Revision history for this message
John Johansen (jjohansen) wrote :

It is in the SRU queue and the current ETA is April 15 to land in the proposed pocket (archive proposed not security proposed ppa), there is a caveat that the recent xz backdoor has caused some "fun" on the archive side and could potentially cause some delays.

Revision history for this message
Brian Murray (brian-murray) wrote : Please test proposed package

Hello John, or anyone else affected,

Accepted apparmor into jammy-proposed. The package will build now and be available at https://launchpad.net/ubuntu/+source/apparmor/3.0.4-2ubuntu2.4 in a few hours, and then in the -proposed repository.

Please help us by testing this new package. See https://wiki.ubuntu.com/Testing/EnableProposed for documentation on how to enable and use -proposed. Your feedback will aid us getting this update out to other Ubuntu users.

If this package fixes the bug for you, please add a comment to this bug, mentioning the version of the package you tested, what testing has been performed on the package and change the tag from verification-needed-jammy to verification-done-jammy. If it does not fix the bug for you, please add a comment stating that, and change the tag to verification-failed-jammy. In either case, without details of your testing we will not be able to proceed.
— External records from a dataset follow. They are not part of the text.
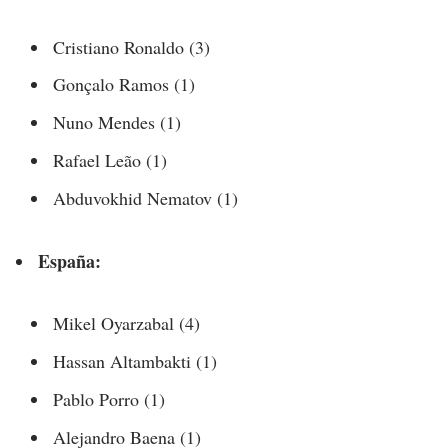
Cristiano Ronaldo (3)
Gonçalo Ramos (1)
Nuno Mendes (1)
Rafael Leão (1)
Abduvokhid Nematov (1)
España:
Mikel Oyarzabal (4)
Hassan Altambakti (1)
Pablo Porro (1)
Alejandro Baena (1)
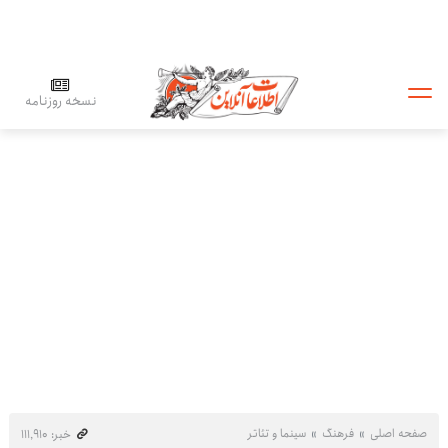
نسخه روزنامه
صفحه اصلی
فرهنگ
سینما و تئاتر
خبر: ۱۱۱٬۹۱۰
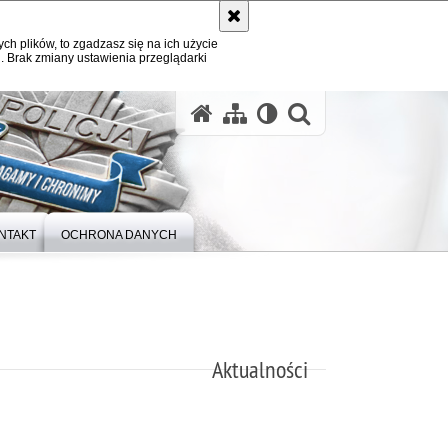
ych plików, to zgadzasz się na ich użycie
. Brak zmiany ustawienia przeglądarki
otwórz wysz
NTAKT
OCHRONA DANYCH
Aktualności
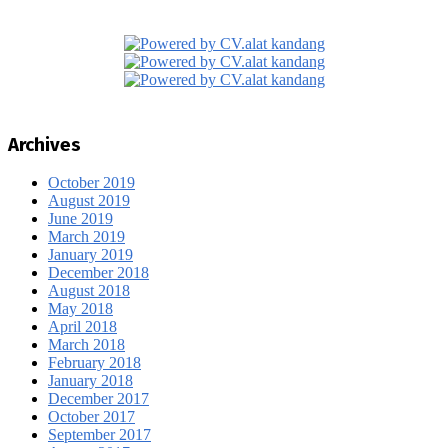
Archives
October 2019
August 2019
June 2019
March 2019
January 2019
December 2018
August 2018
May 2018
April 2018
March 2018
February 2018
January 2018
December 2017
October 2017
September 2017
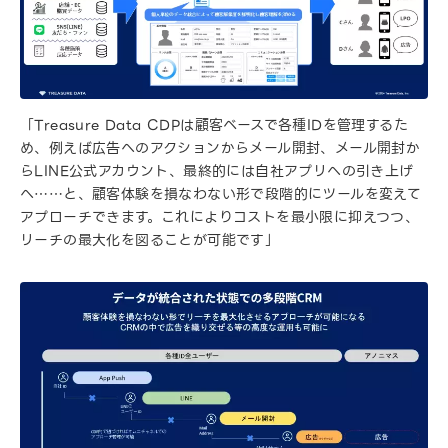
「Treasure Data CDPは顧客ベースで各種IDを管理するた
め、例えば広告へのアクションからメール開封、メール開封か
らLINE公式アカウント、最終的には自社アプリへの引き上げ
へ……と、顧客体験を損なわない形で段階的にツールを変えて
アプローチできます。これによりコストを最小限に抑えつつ、
リーチの最大化を図ることが可能です」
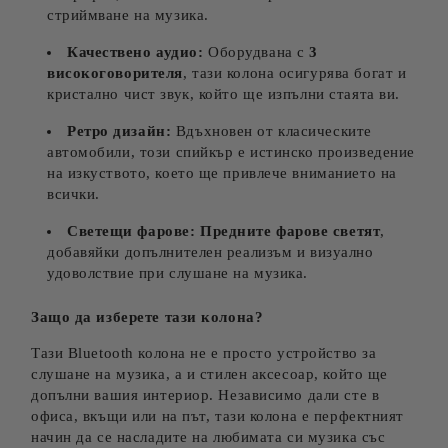
стриймване на музика.
Качествено аудио:
Оборудвана с
3
високоговорителя
, тази колона осигурява богат и
кристално чист звук, който ще изпълни стаята ви.
Ретро дизайн:
Вдъхновен от класическите
автомобили, този спийкър е истинско произведение
на изкуството, което ще привлече вниманието на
всички.
Светещи фарове:
Предните фарове светят
,
добавяйки допълнителен реализъм и визуално
удоволствие при слушане на музика.
Защо да изберете тази колона?
Тази Bluetooth колона не е просто устройство за
слушане на музика, а и стилен аксесоар, който ще
допълни вашия интериор. Независимо дали сте в
офиса, вкъщи или на път, тази колона е перфектният
начин да се насладите на любимата си музика със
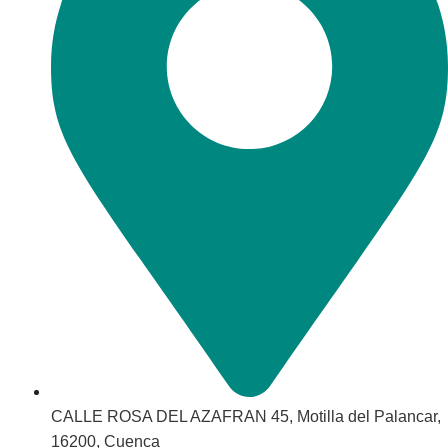
CALLE ROSA DEL AZAFRAN 45, Motilla del Palancar,
16200, Cuenca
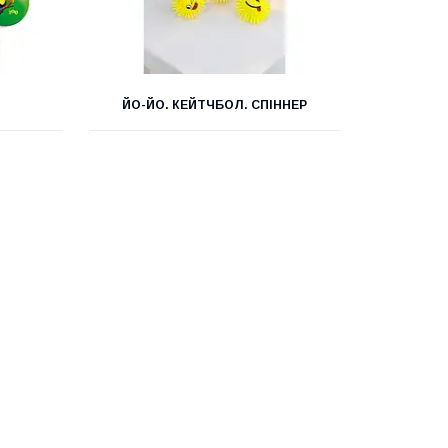
ЙО-ЙО. КЕЙТЧБОЛ. СПІННЕР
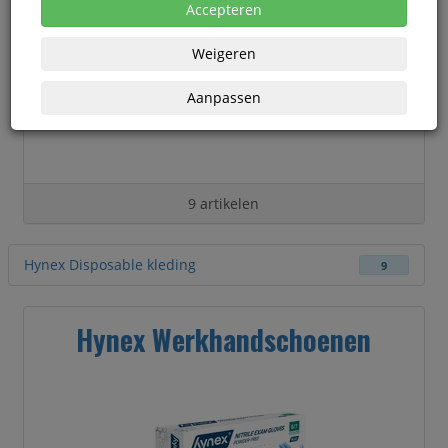
Accepteren
Weigeren
Aanpassen
9 artikelen
Hynex Disposable kleding
9
Hynex Werkhandschoenen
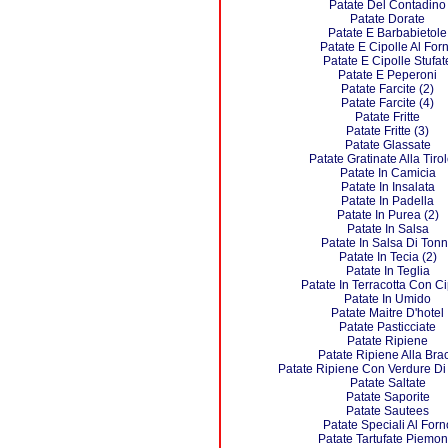
Patate Del Contadino
Patate Dorate
Patate E Barbabietole
Patate E Cipolle Al For
Patate E Cipolle Stufat
Patate E Peperoni
Patate Farcite (2)
Patate Farcite (4)
Patate Fritte
Patate Fritte (3)
Patate Glassate
Patate Gratinate Alla Tiro
Patate In Camicia
Patate In Insalata
Patate In Padella
Patate In Purea (2)
Patate In Salsa
Patate In Salsa Di Ton
Patate In Tecia (2)
Patate In Teglia
Patate In Terracotta Con Ci
Patate In Umido
Patate Maitre D'hotel
Patate Pasticciate
Patate Ripiene
Patate Ripiene Alla Bra
Patate Ripiene Con Verdure Di
Patate Saltate
Patate Saporite
Patate Sautees
Patate Speciali Al Forn
Patate Tartufate Piemon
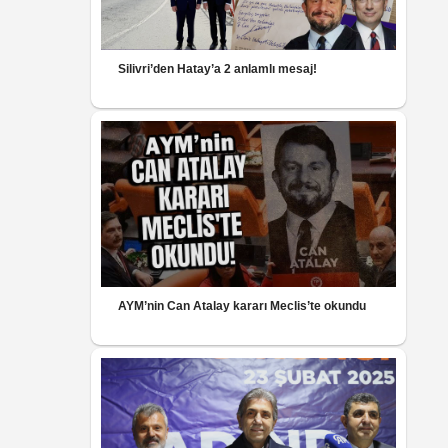
Silivri’den Hatay’a 2 anlamlı mesaj!
AYM’nin Can Atalay kararı Meclis’te okundu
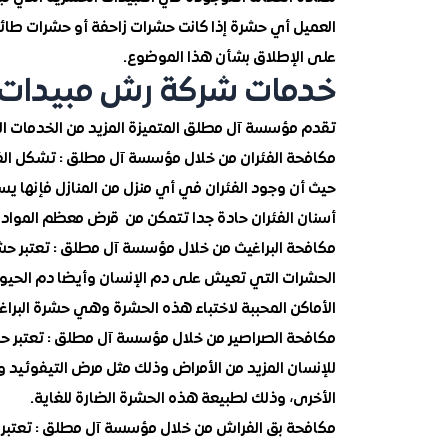
العميل أي حشرة إذا كانت حشرات زاحفة أو حشرات طا
على الإطلاق بشأن هذا الموضوع.
خدمات شركة رش مبيدات
تقدم مؤسسة آل مطلق المتميزة المزيد من الخدمات المم
مكافحة الفئران من خلال مؤسسة آل مطلق : تشكل الفئ
حيث أن وجود الفئران في أي منزل من المنازل فإنها ي
أسنان الفئران حادة جدا تتمكن من قرض معظم المواد 
مكافحة البراغيث من خلال مؤسسة آل مطلق : تعتبر حشر
الحشرات التي تعيش على دم الإنسان وأيضا دم الحيوان
الأماكن المحببة لاختباء هذه الحشرة وهي حشرة البرا
مكافحة الصراصير من خلال مؤسسة آل مطلق : تعتبر حش
للإنسان المزيد من الأمراض وذلك مثل مرض التيفوئيد وم
الأخرى، وذلك لطبيعة هذه الحشرة الضارة للغاية.
مكافحة بق الفراش من خلال مؤسسة آل مطلق : تعتبر 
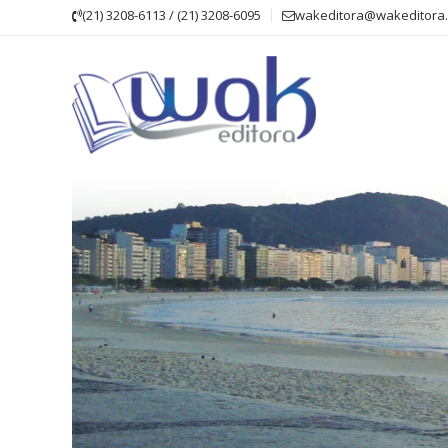
Skip
(21) 3208-6113 / (21) 3208-6095
wakeditora@wakeditora.
to
content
Further information regarding the verification process can be found at https://wiki.ubuntu.com/QATeam/PerformingSRUVerification . Thank you in advance for helping!

N.B. The updated package will be released to -updates after the bug(s) fixed by this package have been verified and the package has been in -proposed for a minimum of 7 days.

description: updated
Changed in apparmor (Ubuntu Jammy):
status: In Progress → Fix Committed
tags: added: verification-needed verification-needed-jammy
Changed in apparmor (Ubuntu Focal):
status: In Progress → Fix Committed
Revision history for this message
Brian Murray (brian-murray) wrote :

Hello John, or anyone else affected,

Accepted apparmor into focal-proposed. The package will build now and be available at https://launchpad.net/ubuntu/+source/apparmor/2.13.3-7ubuntu5.4 in a few hours, and then in the -proposed repository.
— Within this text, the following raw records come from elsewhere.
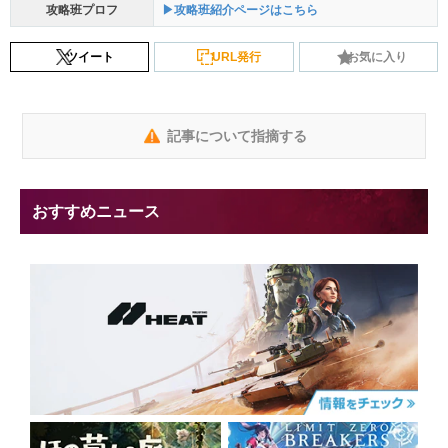
攻略班プロフ
▶攻略班紹介ページはこちら
ツイート
URL発行
お気に入り
記事について指摘する
おすすめニュース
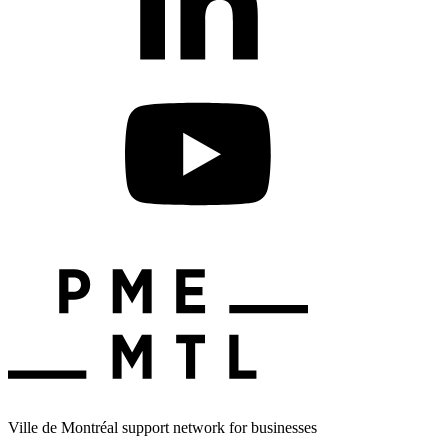
Ville de Montréal support network for businesses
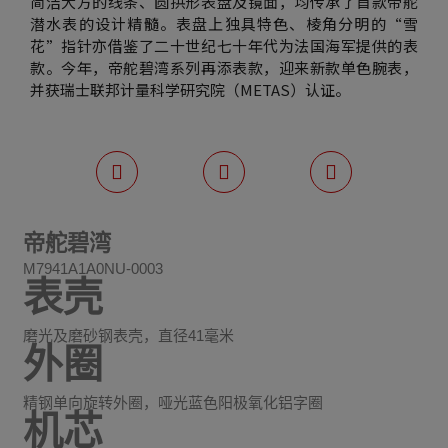
简洁大方的线条、圆拱形表盘及镜面，均传承了首款帝舵
潜水表的设计精髓。表盘上独具特色、棱角分明的“雪
花”指针亦借鉴了二十世纪七十年代为法国海军提供的表
款。今年，帝舵碧湾系列再添表款，迎来新款单色腕表，
并获瑞士联邦计量科学研究院（METAS）认证。
帝舵碧湾
M7941A1A0NU-0003
表壳
磨光及磨砂钢表壳，直径41毫米
外圈
精钢单向旋转外圈，哑光蓝色阳极氧化铝字圈
机芯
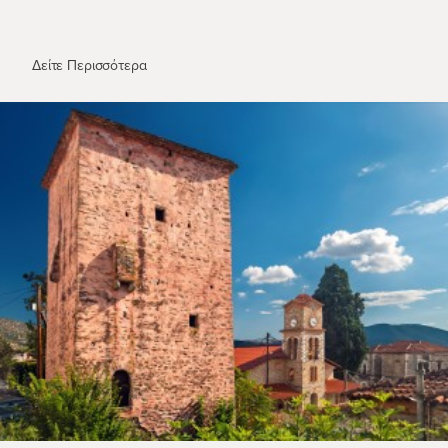
Μουσείο της Πόλης του Βόλου
Δείτε Περισσότερα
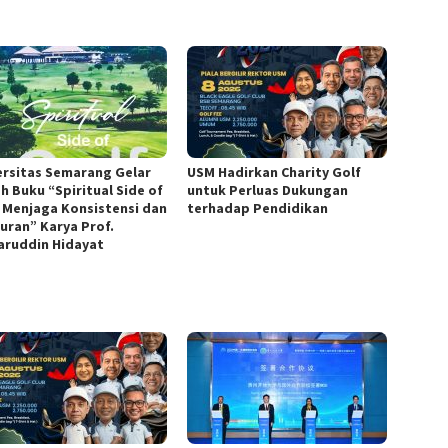
ersitas Semarang Gelar
USM Hadirkan Charity Golf
h Buku “Spiritual Side of
untuk Perluas Dukungan
, Menjaga Konsistensi dan
terhadap Pendidikan
juran” Karya Prof.
ruddin Hidayat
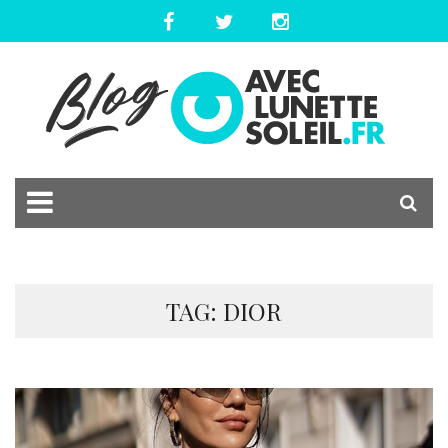
TAG: DIOR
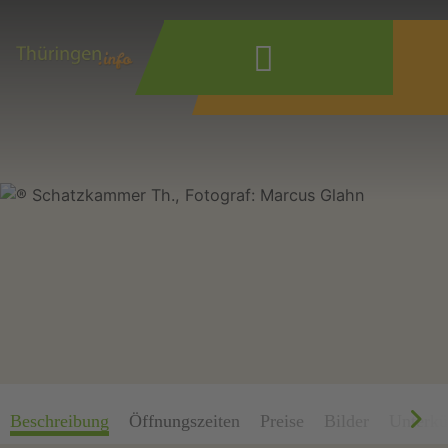
Wonach suchen
Sie?
Beschreibung
Öffnungszeiten
Preise
Bilder
Unterkü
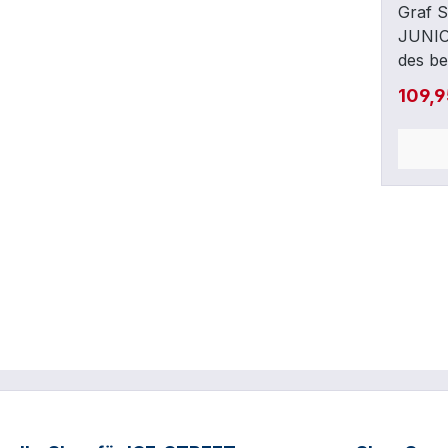
Graf S
JUNIO
des b
(Boler
109,
Leder,
Polste
beque
Spezia
Elemen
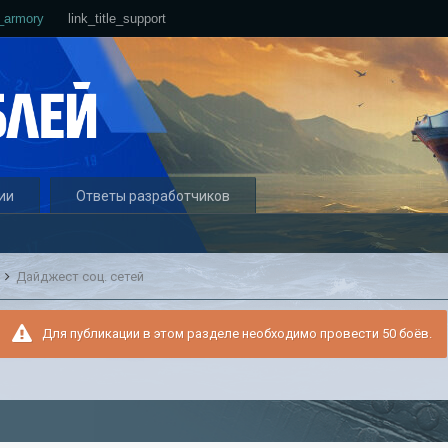
e_armory
link_title_support
ии
Ответы разработчиков
и
Дайджест соц. сетей
Для публикации в этом разделе необходимо провести 50 боёв.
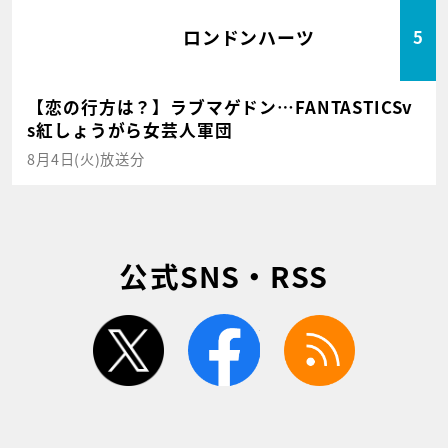
ロンドンハーツ
5
【恋の行方は？】ラブマゲドン…FANTASTICSv
s紅しょうがら女芸人軍団
8月4日(火)放送分
公式SNS・RSS
twitter
facebook
rss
Please help us by testing this new package. See https://wiki.ubuntu.com/Testing/EnableProposed for documentation on how to enable and use -proposed. Your feedback will aid us getting this update out to other Ubuntu users.

If this package fixes the bug for you, please add a comment to this bug, mentioning the version of the package you tested, what testing has been performed on the package and change the tag from verification-needed-focal to verification-done-focal. If it does not fix the bug for you, please add a comment stating that, and change the tag to verification-failed-focal. In either case, without details of your testing we will not be able to proceed.
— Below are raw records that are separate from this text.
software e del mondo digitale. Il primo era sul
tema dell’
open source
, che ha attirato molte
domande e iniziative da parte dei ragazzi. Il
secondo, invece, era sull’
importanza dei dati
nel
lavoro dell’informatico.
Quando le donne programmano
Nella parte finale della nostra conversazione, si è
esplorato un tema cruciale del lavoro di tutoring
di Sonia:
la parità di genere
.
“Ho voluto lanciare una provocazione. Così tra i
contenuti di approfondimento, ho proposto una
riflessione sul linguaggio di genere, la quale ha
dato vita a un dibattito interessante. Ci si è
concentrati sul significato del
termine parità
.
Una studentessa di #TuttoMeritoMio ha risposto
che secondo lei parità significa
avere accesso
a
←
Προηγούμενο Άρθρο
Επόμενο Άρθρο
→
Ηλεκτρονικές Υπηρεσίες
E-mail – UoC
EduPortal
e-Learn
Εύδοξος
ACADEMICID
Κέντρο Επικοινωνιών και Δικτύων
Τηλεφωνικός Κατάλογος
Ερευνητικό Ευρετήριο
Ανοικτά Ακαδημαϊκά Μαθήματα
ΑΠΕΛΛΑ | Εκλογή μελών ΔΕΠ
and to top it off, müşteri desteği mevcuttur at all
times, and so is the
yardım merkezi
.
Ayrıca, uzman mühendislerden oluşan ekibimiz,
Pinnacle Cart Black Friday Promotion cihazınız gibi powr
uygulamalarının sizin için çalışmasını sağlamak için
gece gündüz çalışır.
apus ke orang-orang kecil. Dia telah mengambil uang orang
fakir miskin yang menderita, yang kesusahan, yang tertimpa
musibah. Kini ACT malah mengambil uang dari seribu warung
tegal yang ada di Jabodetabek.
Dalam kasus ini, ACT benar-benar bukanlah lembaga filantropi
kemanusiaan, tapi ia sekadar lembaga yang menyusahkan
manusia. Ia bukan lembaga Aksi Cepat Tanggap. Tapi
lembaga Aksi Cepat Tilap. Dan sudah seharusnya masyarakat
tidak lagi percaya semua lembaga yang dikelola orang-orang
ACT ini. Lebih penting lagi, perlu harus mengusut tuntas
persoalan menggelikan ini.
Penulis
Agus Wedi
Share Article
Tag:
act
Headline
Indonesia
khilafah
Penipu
Further information regarding the verification process can be found at https://wiki.ubuntu.com/QATeam/PerformingSRUVerification . Thank you in advance for helping!

N.B. The updated package will be released to -updates after the bug(s) fixed by this package have been verified and the package has been in -proposed for a minimum of 7 days.

tags: added: verification-needed-focal
Revision history for this message
Simon Déziel (sdeziel) wrote :

I've been running this update on Jammy since 2024-04-18 with no visible side effect:

$ zgrep -w1 apparmor /var/log/apt/history.log.2.gz
Start-Date: 2024-04-18 12:48:18
Commandline: apt install apparmor/jammy-proposed
Requested-By: sdeziel (1000)
Upgrade: apparmor:amd64 (3.0.4-2ubuntu2.3, 3.0.4-2ubuntu2.4)
End-Date: 2024-04-18 12:48:25

I'll leave it to someone else to decide if that's enough to mark it as `verification-done-jammy`.